* **Task objective**: Copy out, from the data below, each line in which the word "Solid" occurs.

[Opening Data provided section]

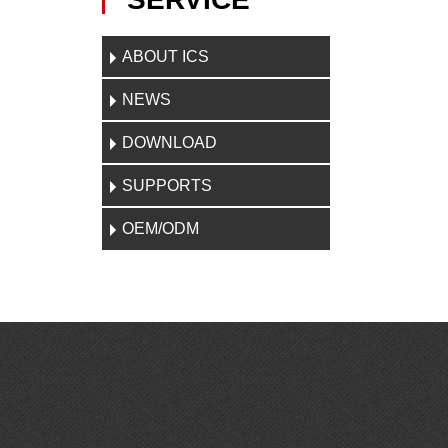
ABOUT ICS
NEWS
DOWNLOAD
SUPPORTS
OEM/ODM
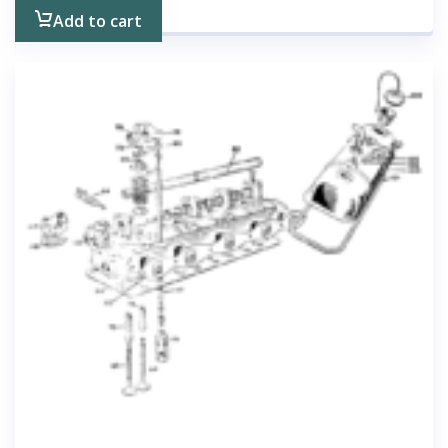
Add to cart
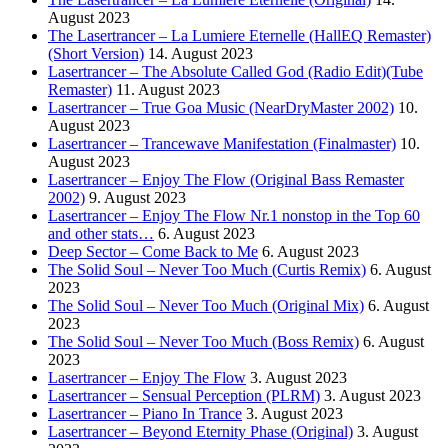
August 2023
The Lasertrancer – La Lumiere Eternelle (HallEQ Remaster)
(Short Version)
14. August 2023
Lasertrancer – The Absolute Called God (Radio Edit)(Tube
Remaster)
11. August 2023
Lasertrancer – True Goa Music (NearDryMaster 2002)
10.
August 2023
Lasertrancer – Trancewave Manifestation (Finalmaster)
10.
August 2023
Lasertrancer – Enjoy The Flow (Original Bass Remaster
2002)
9. August 2023
Lasertrancer – Enjoy The Flow Nr.1 nonstop in the Top 60
and other stats…
6. August 2023
Deep Sector – Come Back to Me
6. August 2023
The Solid Soul – Never Too Much (Curtis Remix)
6. August
2023
The Solid Soul – Never Too Much (Original Mix)
6. August
2023
The Solid Soul – Never Too Much (Boss Remix)
6. August
2023
Lasertrancer – Enjoy The Flow
3. August 2023
Lasertrancer – Sensual Perception (PLRM)
3. August 2023
Lasertrancer – Piano In Trance
3. August 2023
Lasertrancer – Beyond Eternity Phase (Original)
3. August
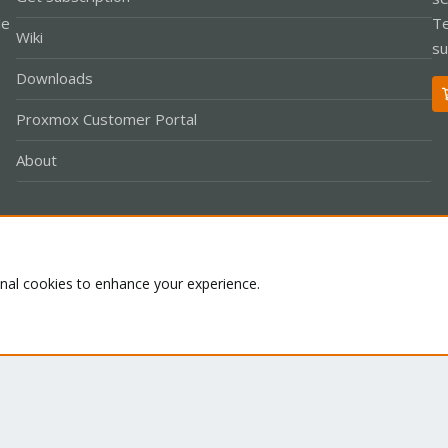
le
Te
Wiki
su
Downloads
Proxmox Customer Portal
About
Co
onal cookies to enhance your experience.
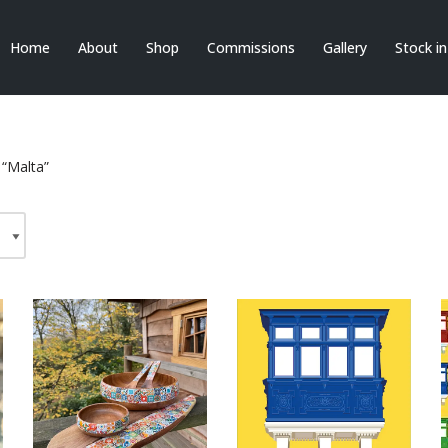
Home
About
Shop
Commissions
Gallery
Stock i
 “Malta”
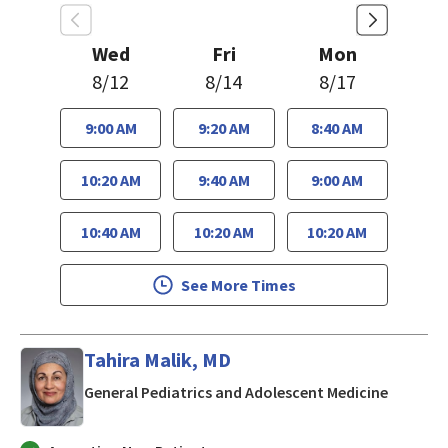
Wed
Fri
Mon
8/12
8/14
8/17
9:00 AM
9:20 AM
8:40 AM
10:20 AM
9:40 AM
9:00 AM
10:40 AM
10:20 AM
10:20 AM
See More Times
Tahira Malik, MD
in San J
General Pediatrics and Adolescent Medicine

[Closing Data provided section]

* **Task result**:
The Solid Soul – Never Too Much (Curtis Remix)
The Solid Soul – Never Too Much (Original Mix)
The Solid Soul – Never Too Much (Boss Remix)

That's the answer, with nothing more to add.